Tak hanya dari kemasan, dari segi komposisi pun biasanya juga dibedakan. Misalnya, produk untuk perempuan lebih didominasi dengan bahan dan wangi yang lebih 'feminin' dan subtle seperti floral. Sedangkan produk untuk laki-laki lebih didominasi dengan bahan dan wangi yang lebih 'maskulin' dan musky, seperti sandalwood. Tapi, mengapa kebanyakan produk kecantikan dipasarkan berdasarkan gender?
Kalau dari segi ilmiah, kulit wajah laki-laki dan perempuan memang memiliki beberapa perbedaan. Menurut dermatolog Marnie Nussbaum, kulit laki-laki pada umumnya lebih tebal, lebih mudah berminyak, dan kolagen yang lebih padat dibandingkan perempuan. Akan tetapi, Dr. Nussbaum juga mengatakan bahwa bukan berarti laki-laki dan perempuan membutuhkan produk skincare yang berbeda. Sebab faktor yang paling penting adalah kondisi kulit masing-masing individu. Oleh karena itu, produk skincare seharusnya dipilih berdasarkan tipenya, misalnya untuk kulit berjerawat, kulit berminyak, kulit kering, dan sebagainya.

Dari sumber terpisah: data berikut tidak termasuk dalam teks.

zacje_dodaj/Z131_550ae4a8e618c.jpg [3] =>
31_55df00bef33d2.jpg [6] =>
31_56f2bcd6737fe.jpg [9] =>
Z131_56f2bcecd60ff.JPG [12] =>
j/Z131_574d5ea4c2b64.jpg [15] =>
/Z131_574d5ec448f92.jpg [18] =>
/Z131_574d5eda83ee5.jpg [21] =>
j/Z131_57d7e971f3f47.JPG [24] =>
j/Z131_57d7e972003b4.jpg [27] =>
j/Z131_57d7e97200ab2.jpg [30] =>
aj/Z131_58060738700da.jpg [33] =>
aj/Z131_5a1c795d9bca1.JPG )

Penjelasan ilmiah di atas membuktikan bahwa tak ada urgensi dalam mengklasifikasikan produk kecantikan berdasarkan gender. Maka dari itu, alasan paling logis yang ada di balik klasifikasi ini adalah strategi pemasaran. Sejak kecil, pembagian biner maskulin-feminin telah mempengaruhi konsumen dalam memilih produk. Misalnya, orang tua akan membelikan mainan mobil untuk anak laki-laki dan boneka Barbie untuk anak perempuan. Hal ini berlanjut sampai masa dewasa, di mana konsumen akhirnya memilih produk yang lebih sesuai dengan citra mereka, yaitu sebagai laki-laki yang maskulin atau perempuan yang feminin. Citra gender yang biner inilah yang akhirnya dimanfaatkan oleh banyak brand untuk meningkatkan pemasaran produk mereka.

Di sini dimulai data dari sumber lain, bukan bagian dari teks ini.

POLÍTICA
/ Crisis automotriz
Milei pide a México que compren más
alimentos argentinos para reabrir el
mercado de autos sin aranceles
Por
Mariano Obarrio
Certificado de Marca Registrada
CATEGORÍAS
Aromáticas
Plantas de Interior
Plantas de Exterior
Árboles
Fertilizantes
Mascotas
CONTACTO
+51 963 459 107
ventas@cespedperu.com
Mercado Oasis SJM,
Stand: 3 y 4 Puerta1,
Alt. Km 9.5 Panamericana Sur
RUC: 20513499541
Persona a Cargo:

Selain melanggengkan pembagian gender yang biner dan kaku, klasifikasi produk ini terbukti juga merugikan konsumen perempuan dari segi ekonomi. Berdasarkan studi yang dilakukan di New York, rata-rata produk kecantikan yang dipasarkan untuk perempuan harganya 13% lebih mahal dari produk sejenis yang dipasarkan untuk laki-laki.
Kembali ke pertanyaan awal: seberapa penting produk skincare 'genderless'? Bagi para konsumen, produk gender-neutral bisa membuat dunia kecantikan lebih inklusif. Baik laki-laki, perempuan, maupun non-binary, bisa menikmati produk kecantikan tanpa harus terkotak-kotakkan oleh gender mereka. Produk kecantikan memang seharusnya tak mengenal gender, toh yang terpenting adalah bagaimana produk tersebut bisa membantu kita untuk merawat diri.